* **Task input**:
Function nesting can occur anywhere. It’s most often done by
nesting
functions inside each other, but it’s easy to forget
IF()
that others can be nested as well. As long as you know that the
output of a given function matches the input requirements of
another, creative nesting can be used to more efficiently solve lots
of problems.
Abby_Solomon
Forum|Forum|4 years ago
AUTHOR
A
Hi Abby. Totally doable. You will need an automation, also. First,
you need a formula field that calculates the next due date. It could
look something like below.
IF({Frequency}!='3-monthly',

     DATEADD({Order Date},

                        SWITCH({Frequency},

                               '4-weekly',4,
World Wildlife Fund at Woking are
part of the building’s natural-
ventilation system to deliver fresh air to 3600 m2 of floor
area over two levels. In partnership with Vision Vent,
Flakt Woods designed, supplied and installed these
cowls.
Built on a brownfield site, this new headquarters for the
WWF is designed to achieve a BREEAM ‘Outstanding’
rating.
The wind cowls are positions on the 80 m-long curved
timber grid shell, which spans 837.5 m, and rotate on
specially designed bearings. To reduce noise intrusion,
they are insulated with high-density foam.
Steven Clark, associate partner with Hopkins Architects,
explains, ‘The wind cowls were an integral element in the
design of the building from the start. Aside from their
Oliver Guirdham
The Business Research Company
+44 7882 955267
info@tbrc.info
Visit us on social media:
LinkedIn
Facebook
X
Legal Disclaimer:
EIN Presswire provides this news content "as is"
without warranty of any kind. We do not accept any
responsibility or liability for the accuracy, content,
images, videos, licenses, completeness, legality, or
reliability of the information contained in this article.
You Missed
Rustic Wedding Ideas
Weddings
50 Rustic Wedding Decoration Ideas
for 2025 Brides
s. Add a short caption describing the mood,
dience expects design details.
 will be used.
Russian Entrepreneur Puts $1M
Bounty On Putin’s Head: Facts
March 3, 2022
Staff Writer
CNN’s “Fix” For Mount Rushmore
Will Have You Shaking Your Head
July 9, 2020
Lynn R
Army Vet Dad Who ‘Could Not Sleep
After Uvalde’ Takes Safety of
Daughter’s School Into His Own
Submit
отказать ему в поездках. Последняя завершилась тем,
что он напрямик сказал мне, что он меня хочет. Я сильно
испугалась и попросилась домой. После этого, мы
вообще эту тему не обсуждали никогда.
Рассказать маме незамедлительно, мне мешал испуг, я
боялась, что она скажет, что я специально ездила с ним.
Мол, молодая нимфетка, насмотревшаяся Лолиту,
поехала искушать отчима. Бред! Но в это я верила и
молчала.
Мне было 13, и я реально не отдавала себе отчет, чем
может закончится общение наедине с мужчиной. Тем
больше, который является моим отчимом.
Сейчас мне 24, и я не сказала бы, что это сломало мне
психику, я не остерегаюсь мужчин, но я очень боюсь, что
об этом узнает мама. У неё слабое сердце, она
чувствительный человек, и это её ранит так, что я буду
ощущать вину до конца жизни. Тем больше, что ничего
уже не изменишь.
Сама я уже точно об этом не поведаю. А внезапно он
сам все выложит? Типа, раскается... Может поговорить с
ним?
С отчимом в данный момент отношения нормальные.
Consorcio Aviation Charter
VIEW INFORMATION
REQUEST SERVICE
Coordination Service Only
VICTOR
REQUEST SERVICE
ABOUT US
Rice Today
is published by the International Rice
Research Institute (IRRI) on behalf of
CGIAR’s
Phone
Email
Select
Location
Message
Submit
* * *
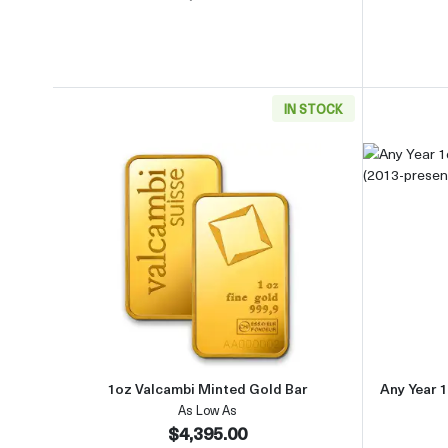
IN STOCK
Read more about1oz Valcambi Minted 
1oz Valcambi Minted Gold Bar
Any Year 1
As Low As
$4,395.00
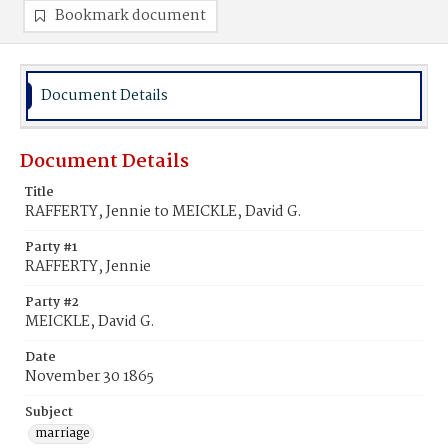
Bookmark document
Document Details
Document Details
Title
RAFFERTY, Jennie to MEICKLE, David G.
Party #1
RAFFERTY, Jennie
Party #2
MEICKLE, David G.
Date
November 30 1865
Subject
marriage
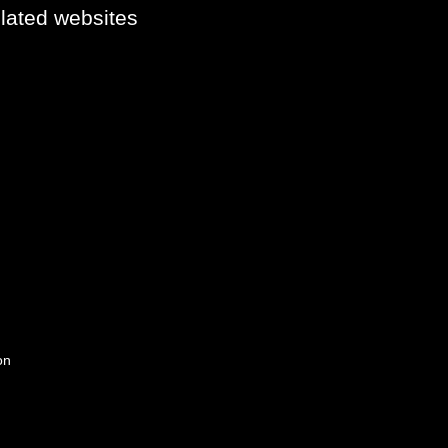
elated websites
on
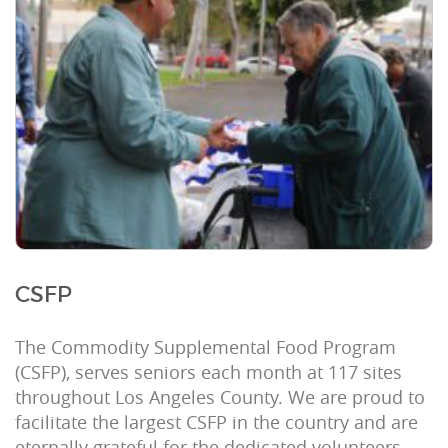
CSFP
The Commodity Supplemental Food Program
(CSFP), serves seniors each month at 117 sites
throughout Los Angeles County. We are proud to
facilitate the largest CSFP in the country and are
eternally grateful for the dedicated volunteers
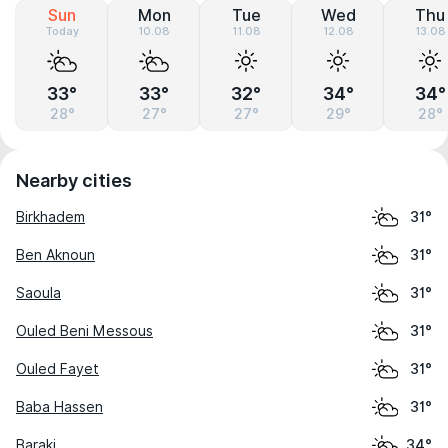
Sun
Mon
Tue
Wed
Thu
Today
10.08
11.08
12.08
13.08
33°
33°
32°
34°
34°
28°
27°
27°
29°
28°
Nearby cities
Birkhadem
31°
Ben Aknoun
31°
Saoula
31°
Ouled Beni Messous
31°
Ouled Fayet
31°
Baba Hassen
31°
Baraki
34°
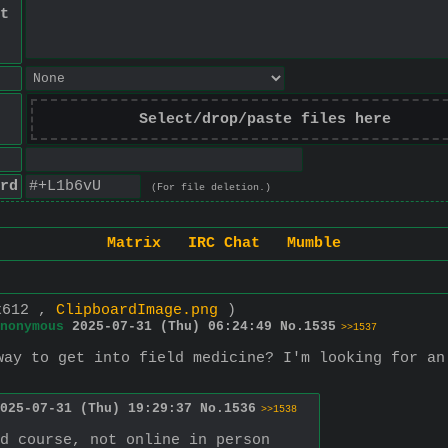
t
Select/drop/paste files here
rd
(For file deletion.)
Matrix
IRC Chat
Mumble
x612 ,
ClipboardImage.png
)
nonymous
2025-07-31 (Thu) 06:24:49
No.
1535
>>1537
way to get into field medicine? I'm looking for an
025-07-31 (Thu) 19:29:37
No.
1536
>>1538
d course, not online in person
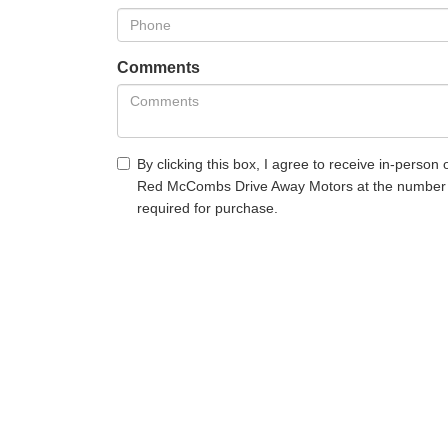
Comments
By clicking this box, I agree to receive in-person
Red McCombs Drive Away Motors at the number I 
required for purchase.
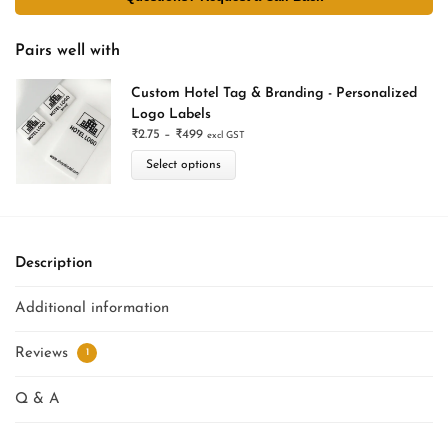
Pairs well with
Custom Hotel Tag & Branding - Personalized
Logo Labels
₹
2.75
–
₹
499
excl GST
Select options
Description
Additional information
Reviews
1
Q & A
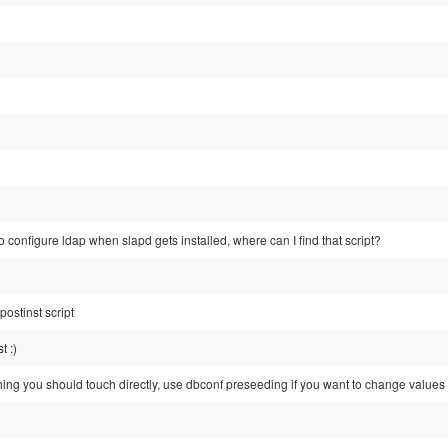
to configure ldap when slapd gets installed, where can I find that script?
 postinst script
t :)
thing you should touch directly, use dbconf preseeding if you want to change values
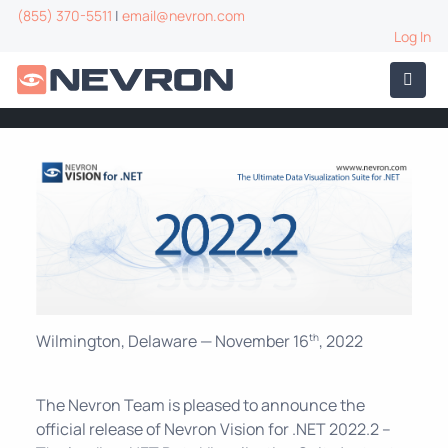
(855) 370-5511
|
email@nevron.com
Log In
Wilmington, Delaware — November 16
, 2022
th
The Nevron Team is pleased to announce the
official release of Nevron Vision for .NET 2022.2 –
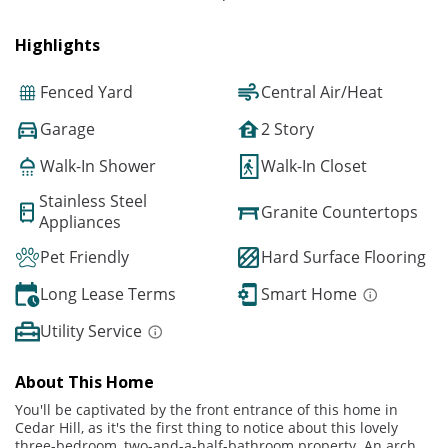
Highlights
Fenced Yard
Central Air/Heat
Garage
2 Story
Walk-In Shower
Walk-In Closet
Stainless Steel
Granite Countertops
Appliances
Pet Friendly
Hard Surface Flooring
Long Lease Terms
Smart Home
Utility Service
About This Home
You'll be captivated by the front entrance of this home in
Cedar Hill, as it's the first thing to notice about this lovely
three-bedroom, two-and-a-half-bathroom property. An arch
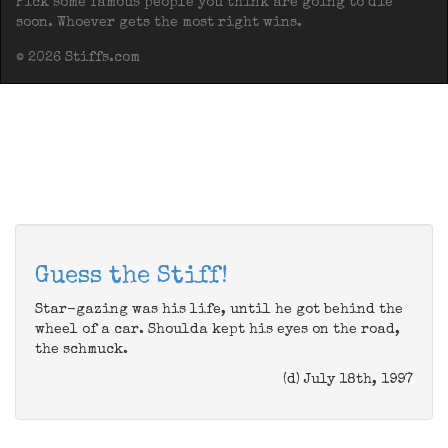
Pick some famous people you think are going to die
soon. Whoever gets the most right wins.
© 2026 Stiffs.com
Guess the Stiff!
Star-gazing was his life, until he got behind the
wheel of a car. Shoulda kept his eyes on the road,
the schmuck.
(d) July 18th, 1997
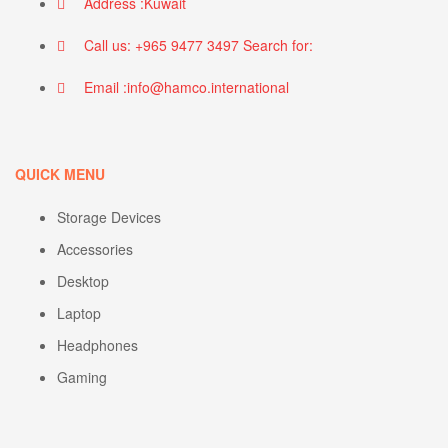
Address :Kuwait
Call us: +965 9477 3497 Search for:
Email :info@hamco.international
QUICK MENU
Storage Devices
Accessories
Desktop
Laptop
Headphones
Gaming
--
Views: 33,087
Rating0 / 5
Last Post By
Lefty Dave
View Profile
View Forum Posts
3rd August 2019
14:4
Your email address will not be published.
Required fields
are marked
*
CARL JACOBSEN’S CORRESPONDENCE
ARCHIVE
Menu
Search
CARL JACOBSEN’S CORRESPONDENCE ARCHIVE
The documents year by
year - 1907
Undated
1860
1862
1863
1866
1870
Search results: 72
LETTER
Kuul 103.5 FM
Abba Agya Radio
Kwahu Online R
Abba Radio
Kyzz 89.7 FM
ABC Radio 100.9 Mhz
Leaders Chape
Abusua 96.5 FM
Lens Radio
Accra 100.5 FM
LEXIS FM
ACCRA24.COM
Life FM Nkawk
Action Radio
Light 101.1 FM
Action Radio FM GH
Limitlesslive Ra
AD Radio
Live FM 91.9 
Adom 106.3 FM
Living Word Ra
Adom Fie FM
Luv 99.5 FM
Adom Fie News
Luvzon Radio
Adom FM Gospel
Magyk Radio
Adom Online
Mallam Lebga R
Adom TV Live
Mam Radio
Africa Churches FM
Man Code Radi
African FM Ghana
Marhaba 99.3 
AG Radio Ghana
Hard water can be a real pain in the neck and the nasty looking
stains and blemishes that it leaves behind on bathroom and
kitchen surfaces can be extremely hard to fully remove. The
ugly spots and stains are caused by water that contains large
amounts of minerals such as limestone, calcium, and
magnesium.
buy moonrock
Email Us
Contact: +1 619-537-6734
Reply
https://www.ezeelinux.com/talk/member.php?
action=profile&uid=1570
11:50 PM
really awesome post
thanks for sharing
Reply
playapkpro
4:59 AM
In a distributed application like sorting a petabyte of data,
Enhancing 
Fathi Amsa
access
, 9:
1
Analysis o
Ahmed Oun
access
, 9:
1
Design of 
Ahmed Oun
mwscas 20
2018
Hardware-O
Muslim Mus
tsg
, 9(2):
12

* **Work to be completed**: If a line of the data contains "David", copy it out.

* **Task solution**:
RAFFERTY, Jennie to MEICKLE, David G.
MEICKLE, David G.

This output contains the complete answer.